俺は首周りを揉み、首を少し傾けたり回し運動し、一歩歩いてふらつかないことを確認して安心した。どうやら酔いは覚めているようだった。
「これからは、あまり酒は飲まないようにします。大変失礼致しました」
村正さんに頭を下げると、いえいえ、と苦笑され、
「また一緒に飲みたいものですね。今度は邪魔のはいらない所で一日ずっと」
「いいえ、いけません。お母様なんておいて行きましょう」
「まあ、なんと酷い娘でしょう。私も一緒に行きます。大浴場なのでしょう。それは大きなお風呂なのでしょうね。人数がいても大丈夫そうではありませんか」
「ええ!?い、いけません。どうも私の直感が母とヴェルを引き合わせてはいけないと言っているんですよね」
「む、いや。村正さんとは本当に何もなかったぞ。いやあ、良いお酒でした。また飲みたいものです」
「ほら、ミリア。貴方の考えすぎよ。本当に、何もなかったのですから」
くすり、と村正さんは微笑んだ。
「そうですか、ならいいのですが」
ミリアは釈然としない様子でそう言い、俺達を大浴場へ連れて行くのであった。
移動しながら思う。
本当に何もなかったのだろうか。途中から完全に記憶が無い。
これが戦争中なら間違いなく死んでいるだろう。少なくとも俺は酒は飲まないようにしなくては。

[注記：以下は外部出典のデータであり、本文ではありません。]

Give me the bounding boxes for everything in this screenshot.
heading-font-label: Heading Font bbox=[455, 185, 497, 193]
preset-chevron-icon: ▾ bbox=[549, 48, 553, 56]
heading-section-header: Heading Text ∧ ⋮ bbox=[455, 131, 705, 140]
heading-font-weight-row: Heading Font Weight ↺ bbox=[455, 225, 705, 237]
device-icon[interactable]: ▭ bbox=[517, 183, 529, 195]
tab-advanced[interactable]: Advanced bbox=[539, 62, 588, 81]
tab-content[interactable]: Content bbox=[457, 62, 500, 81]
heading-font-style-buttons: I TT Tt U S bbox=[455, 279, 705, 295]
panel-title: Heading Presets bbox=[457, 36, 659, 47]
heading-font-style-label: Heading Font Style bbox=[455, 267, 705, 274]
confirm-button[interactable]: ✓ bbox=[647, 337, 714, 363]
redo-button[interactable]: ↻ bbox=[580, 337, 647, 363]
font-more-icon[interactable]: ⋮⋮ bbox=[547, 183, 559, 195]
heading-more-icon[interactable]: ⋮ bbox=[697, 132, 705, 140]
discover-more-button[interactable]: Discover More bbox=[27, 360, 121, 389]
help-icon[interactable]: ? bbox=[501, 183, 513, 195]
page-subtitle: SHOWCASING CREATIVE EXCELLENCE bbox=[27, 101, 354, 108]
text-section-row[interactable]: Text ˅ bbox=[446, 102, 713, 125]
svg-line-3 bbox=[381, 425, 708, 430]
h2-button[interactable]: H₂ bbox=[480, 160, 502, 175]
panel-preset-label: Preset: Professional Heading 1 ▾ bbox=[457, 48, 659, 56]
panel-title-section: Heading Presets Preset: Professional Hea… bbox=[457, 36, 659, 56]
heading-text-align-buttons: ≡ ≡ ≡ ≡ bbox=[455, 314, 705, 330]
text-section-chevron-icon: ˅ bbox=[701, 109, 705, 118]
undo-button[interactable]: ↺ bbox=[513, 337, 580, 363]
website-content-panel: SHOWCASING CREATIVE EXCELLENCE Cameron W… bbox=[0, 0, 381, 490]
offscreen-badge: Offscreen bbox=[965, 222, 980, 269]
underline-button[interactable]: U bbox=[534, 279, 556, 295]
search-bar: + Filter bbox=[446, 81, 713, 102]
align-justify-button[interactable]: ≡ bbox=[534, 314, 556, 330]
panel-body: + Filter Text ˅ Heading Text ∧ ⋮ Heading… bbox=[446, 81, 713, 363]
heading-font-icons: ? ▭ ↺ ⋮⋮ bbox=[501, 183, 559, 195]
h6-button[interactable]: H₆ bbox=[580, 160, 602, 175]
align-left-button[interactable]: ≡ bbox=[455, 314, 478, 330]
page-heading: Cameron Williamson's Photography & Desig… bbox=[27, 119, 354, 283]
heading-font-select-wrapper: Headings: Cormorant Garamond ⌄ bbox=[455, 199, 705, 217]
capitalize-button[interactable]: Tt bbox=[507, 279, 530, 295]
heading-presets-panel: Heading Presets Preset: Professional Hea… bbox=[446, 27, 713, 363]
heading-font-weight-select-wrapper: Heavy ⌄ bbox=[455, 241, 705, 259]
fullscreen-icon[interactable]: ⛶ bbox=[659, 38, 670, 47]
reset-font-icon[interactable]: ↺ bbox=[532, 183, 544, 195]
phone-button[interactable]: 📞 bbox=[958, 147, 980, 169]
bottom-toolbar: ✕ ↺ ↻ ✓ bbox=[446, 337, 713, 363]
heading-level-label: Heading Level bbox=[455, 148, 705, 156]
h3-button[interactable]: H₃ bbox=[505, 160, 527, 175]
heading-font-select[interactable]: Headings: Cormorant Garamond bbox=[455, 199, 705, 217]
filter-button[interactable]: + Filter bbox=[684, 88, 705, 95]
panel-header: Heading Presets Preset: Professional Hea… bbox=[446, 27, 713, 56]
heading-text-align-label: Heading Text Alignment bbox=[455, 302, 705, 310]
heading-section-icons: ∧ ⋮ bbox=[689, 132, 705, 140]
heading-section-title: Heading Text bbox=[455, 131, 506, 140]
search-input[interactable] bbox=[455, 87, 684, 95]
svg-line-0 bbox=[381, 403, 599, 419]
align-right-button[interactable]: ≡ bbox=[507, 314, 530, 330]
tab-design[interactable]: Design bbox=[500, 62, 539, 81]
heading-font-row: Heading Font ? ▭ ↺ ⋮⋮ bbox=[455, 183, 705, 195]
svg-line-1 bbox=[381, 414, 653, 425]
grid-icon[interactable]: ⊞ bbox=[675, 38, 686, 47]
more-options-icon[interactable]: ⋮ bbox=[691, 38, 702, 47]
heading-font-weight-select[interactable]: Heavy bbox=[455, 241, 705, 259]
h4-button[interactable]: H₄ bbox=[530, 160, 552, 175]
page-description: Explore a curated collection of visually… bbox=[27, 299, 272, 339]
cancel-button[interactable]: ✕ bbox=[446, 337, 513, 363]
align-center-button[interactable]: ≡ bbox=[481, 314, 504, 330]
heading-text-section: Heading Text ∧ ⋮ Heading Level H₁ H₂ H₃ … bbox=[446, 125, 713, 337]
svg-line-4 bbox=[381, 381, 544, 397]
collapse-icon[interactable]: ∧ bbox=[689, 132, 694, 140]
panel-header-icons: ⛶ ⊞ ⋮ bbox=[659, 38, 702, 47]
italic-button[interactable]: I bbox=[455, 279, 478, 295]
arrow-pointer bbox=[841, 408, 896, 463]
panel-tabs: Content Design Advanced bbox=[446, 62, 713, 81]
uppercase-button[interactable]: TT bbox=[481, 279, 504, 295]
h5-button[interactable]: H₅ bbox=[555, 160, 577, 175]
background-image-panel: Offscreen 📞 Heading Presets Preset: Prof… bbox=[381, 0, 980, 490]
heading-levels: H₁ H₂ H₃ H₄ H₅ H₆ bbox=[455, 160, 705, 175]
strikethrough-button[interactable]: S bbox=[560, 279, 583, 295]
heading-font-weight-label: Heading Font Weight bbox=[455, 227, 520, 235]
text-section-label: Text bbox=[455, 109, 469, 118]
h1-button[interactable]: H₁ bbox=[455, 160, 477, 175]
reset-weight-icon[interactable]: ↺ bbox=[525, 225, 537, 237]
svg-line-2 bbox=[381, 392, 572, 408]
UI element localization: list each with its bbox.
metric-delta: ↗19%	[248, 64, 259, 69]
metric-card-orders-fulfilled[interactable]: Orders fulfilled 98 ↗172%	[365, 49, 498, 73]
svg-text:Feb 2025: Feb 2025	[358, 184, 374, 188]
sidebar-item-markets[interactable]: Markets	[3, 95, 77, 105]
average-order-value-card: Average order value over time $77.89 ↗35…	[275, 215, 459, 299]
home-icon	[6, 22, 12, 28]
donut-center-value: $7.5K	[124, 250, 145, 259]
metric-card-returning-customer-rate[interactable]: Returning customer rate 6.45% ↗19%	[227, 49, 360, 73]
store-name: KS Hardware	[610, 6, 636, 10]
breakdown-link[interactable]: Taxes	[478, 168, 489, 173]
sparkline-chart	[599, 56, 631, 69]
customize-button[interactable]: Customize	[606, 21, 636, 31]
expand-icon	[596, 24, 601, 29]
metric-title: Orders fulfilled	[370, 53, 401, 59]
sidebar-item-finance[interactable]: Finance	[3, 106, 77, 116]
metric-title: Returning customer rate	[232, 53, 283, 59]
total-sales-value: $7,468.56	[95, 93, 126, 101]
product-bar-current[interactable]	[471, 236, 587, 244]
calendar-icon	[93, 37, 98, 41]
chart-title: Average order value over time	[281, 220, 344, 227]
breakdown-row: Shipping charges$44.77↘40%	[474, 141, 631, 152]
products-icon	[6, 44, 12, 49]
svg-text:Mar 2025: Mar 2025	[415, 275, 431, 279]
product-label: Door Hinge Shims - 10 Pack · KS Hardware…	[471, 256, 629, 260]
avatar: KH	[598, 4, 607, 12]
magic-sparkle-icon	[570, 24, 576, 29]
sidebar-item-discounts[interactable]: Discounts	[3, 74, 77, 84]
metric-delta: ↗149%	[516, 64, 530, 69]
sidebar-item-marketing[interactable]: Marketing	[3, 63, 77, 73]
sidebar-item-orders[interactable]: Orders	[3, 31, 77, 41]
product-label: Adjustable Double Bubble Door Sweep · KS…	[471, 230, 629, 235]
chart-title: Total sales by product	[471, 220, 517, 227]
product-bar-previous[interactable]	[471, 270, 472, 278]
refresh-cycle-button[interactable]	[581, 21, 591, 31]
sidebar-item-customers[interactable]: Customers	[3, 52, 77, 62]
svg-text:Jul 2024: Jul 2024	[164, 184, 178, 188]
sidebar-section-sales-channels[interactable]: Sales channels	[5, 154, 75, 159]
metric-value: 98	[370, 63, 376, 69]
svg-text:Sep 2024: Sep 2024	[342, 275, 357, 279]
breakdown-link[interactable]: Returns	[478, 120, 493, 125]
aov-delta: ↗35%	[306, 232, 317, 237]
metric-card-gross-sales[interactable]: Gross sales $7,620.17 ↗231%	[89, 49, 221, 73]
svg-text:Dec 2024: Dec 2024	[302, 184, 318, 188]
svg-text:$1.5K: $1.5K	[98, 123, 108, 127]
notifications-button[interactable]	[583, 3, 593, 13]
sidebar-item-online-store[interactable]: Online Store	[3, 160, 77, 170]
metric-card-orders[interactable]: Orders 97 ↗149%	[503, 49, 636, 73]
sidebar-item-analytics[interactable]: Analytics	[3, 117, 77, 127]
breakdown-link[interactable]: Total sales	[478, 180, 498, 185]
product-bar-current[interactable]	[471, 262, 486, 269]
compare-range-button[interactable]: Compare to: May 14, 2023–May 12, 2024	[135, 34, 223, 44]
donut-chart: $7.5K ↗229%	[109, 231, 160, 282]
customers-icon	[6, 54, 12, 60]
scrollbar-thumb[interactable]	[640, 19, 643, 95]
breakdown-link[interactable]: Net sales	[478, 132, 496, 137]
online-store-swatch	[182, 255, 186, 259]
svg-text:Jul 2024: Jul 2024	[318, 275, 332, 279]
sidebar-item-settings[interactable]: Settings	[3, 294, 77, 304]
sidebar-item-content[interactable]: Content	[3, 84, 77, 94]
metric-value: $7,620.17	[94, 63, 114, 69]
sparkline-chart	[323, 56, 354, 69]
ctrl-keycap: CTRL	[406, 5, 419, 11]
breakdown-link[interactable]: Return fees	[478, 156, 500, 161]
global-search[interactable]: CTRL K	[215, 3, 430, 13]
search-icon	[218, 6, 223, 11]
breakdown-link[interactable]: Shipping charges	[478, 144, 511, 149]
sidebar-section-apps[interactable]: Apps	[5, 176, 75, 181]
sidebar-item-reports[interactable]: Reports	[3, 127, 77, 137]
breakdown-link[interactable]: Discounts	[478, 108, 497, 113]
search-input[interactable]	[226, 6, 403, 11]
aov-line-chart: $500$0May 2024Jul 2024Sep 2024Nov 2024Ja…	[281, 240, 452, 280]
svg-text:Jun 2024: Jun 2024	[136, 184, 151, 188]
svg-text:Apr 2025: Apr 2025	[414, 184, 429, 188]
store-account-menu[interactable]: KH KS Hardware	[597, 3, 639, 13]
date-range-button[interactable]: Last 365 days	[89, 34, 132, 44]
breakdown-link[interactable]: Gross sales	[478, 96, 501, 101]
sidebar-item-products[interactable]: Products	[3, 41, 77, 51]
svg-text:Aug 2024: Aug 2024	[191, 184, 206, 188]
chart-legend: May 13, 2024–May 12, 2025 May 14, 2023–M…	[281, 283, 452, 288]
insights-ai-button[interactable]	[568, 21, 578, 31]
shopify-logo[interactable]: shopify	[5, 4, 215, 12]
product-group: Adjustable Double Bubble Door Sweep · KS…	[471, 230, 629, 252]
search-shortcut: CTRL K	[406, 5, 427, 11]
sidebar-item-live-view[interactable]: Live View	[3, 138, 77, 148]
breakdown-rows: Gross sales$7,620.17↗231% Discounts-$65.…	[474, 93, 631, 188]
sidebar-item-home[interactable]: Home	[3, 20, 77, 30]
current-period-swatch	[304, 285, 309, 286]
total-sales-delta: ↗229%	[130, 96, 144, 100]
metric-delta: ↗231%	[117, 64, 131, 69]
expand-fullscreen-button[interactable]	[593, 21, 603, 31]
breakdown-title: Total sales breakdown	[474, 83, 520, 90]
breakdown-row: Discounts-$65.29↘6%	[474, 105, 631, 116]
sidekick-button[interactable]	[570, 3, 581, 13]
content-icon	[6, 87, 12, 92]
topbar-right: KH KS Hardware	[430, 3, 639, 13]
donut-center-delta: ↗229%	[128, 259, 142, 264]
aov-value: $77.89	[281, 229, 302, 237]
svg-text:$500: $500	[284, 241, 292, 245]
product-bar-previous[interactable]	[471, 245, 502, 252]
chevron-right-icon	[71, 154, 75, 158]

油断が命取りになることもある。思えば魔力を扱うことすら怪しいのではないか。酒とはまこと怖いものだ。
が、心地よかったのも事実。やっぱり禁止とまではいかないが、酒とは上手く付き合っていきたいものだ。
少なくとも、だ。俺はともかく他の者にまで禁酒を命じることはないだろう。こんな世の中だからこそ酔って楽しみたい一時だってあるに違いない。
特に戦争中なんて、そんなものかもしれないな。明日にはない命かもしれない。ならば悔いのないよう飲み明かす事に無為に罰は与えられそうもない。
そんな取り留めもないことを考えながら大浴場に行くのであった。